There are other tumours, however, such as squamous cell carcinomas and adenocarcinomas, which are both rare and malignant. This means they grow quickly and can invade into other organs, which can be fatal. To diagnose these tumours, FNAs (fine needle aspirations) can be done, but biopsy is best to identify tumours. Ferrets grow many neoplasms (another name for a tumour) and identifying tumour type will help greatly with prognosis. For example, knowing what type of tumour it is can help your vet tell you how quickly the tumour will spread, and whether it will invade organs and cause other problems or not. There is only one treatment for these tumours, and it is surgical excision. If caught early, prognosis is much better than when a tumour is in a more advanced stage. That is why it is very important to give your ferret a quick physical on a weekly to monthly basis, just so you can quickly notice any lumps or bumps early!

Hyperestrogenism: This is caused by another type of cancer, this time of the adrenal gland, which is a tiny gland that sits on top of the kidney.
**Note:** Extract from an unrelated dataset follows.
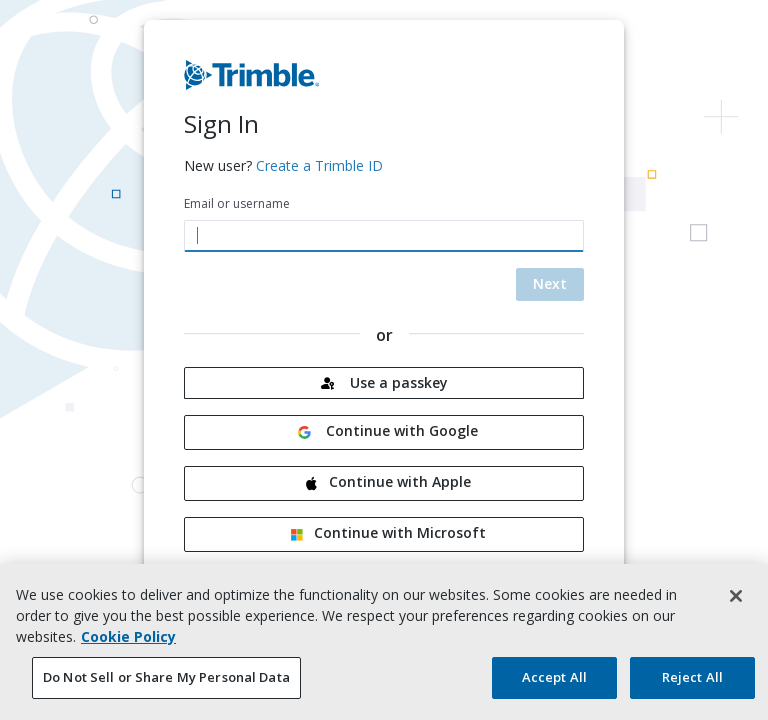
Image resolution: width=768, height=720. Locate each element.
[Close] (736, 601)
It is an extremely common disease! Unfortunately, US/Canadian lines of ferrets are far more inbred than European lines; thus more incidence of (all) neoplasias in the North American ferret population. Hyperestrogenism may also have a genetic component, since a certain protein has been identified in ferrets with this condition; perhaps this can be used as a screening test when more research is done. The clinical signs include bilateral (on both sides of the body) symmetrical alopecia (bald spots), vulvar swelling in females and enlarged prostate in the males, pale lips and gums due to blood cells being killed, as well as recurrent infections for the same reason. The average age of diagnosis is from 3.5-4.5 years, but some studies have seen ferrets from 8 months to 9 years with this condition!

Diagnosis is made by looking at the history, clinical signs, palpably enlarged adrenal glands +/- possibly doing an adrenal ultrasound to actually visualize the enlarged adrenal glands. A blood test is also sometimes used.

Treatment includes supportive care +/- blood transfusion if the blood cell count is extremely low. Melatonin therapy may help as well. If possible, surgery is preferred, because it is the cancer on the adrenal gland which is ultimately causing all these problems. Depending on the size of the cancer and amount of infiltration into adjacent tissues/vessels (the adrenal gland is very close to the largest vein in the body; the vena cava!), surgery may range from just debulking to complete resection. In debulking, the cancerous growth is cut away as much as possible, but some cancerous cells are left over because they are simply too close to vital structures. With complete resection, the tumour is completely cut away, so there is much less chance of it growing back.